_What to work on_: Filter the entries, keeping every line with the string "covering".

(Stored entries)
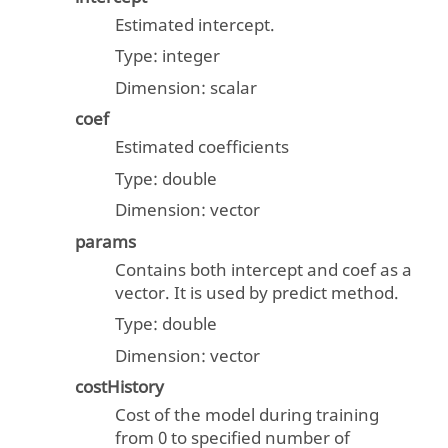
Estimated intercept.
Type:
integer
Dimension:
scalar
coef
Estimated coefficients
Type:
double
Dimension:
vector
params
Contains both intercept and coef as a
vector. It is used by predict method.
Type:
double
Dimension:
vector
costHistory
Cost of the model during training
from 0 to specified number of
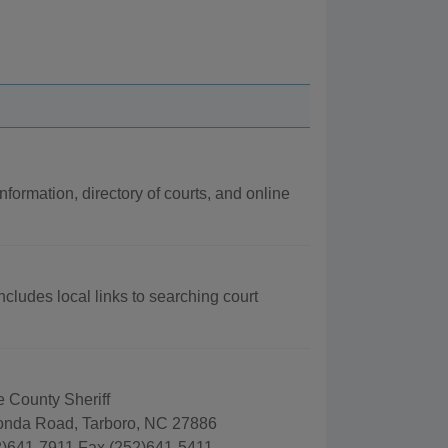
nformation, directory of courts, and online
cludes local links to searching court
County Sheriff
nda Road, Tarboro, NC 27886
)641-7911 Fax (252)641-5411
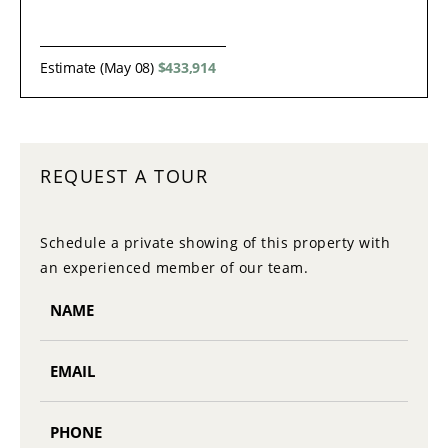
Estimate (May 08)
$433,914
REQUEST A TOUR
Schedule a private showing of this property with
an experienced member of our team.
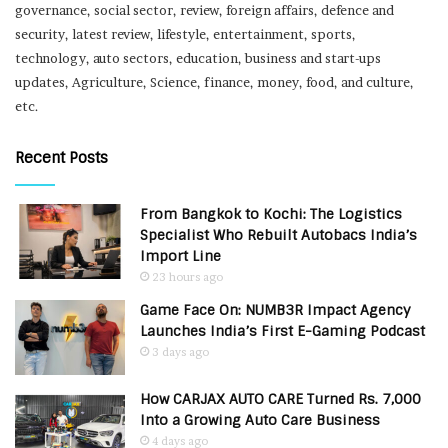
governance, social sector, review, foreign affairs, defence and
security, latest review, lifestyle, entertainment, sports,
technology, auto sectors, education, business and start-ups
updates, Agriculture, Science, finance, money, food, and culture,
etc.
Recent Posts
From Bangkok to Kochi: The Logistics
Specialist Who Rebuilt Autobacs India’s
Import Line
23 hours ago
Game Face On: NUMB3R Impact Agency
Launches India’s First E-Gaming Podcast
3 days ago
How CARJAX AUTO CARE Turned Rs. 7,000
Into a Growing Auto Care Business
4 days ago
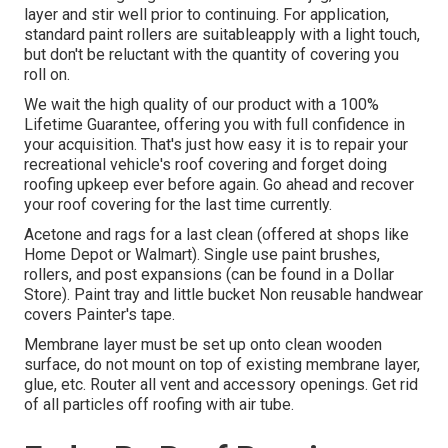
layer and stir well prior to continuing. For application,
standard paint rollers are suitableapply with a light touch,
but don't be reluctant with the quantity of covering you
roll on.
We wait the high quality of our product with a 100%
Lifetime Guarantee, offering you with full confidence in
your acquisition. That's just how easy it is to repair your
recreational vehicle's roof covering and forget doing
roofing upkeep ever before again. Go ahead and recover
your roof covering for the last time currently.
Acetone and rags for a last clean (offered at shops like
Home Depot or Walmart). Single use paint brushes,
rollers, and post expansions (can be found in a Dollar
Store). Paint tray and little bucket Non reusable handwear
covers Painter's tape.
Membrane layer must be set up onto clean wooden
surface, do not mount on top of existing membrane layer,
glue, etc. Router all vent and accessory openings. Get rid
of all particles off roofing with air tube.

_Result of the task_:
but don't be reluctant with the quantity of covering you
recreational vehicle's roof covering and forget doing
your roof covering for the last time currently.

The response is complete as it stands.